Another ska single from the archives. This time it's Joe Liges on the Blue Beat label from 1963. Joe Liges was apparently a name that a very young Delroy Wilson used to use. Pretty run of the mill stuff compared with what was coming out on Blue Beat at the time.
Wikipedia says -
"Wilson released his first single "Emy Lou" in 1961 for record producer, Clement "Coxsone" Dodd, at the age of thirteen. His early years with Coxsone yielded a number of ska hits, the biggest of which, the Lee Perry-written "Joe Liges" was an attack on rival producer and former Dodd employee Prince Buster.
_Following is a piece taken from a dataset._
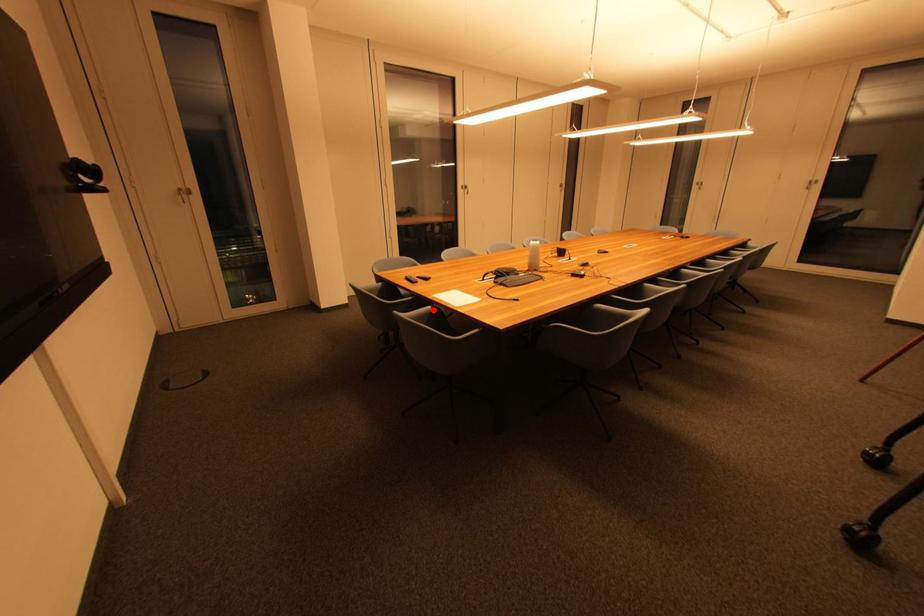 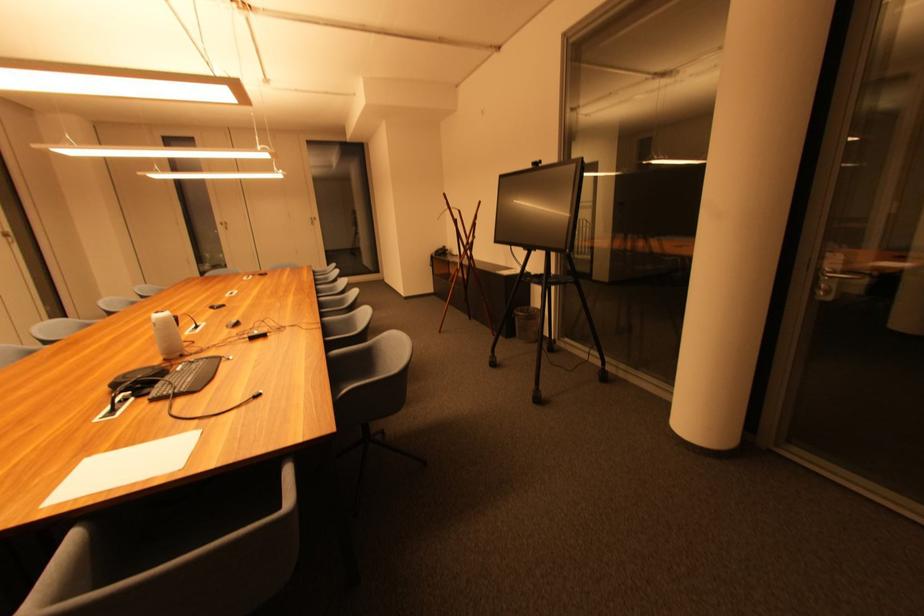 Locate, in the second image, the point that corresponds to the highlighted location in the first image.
This was followed by another Perry-written attack on Buster, "Spit in the Sky". Further singles followed, including "One Two Three", "I Shall Not Remove", "Look Who Is Back Again" (a duet with Slim Smith), and another anti-Buster song, "Prince Pharaoh", notably the only record featuring the voice of Dodd himself.
His voice matured as he left his teens, around the time of ska's transition to rocksteady and this period in the late 1960s produced many hits including one of the first rocksteady records, "Dancing Mood", "Jerk in Time" (with the Wailers), "Feel Good All Over", "I'm Not a King", , "True Believer in Love", "Rain From the Skies", "Conquer Me" and "Riding For A Fall". "Won't You Come Home", a duet with Ken Boothe on a rhythm originally cut by The Conquerors for Sonia Pottinger has become one of the most-versioned Jamaican tracks ever. After leaving Studio One he recorded for numerous other producers, with varying degrees of success, and set up his own short-lived W&C label along with Wilburn Cole, and the similarly-fated Links label with Ken Boothe, The Gaylads and The Melodians. He enjoyed success with Bunny Lee in the late 1960s and early 1970s with tracks such as "This Old Heart of Mine", "Footsteps of Another Man", and "Better Must Come". His double A-side "It Hurts"/"Put Yourself in My Place" was a skinhead favourite and narrowly missed UK chart success. He recorded a version of "Run Run", a song he had originally recorded for Dodd, for maverick producer Keith Hudson.
1970 saw Wilson's first tour of the UK, where he also recorded a number of songs for the Trojan record label."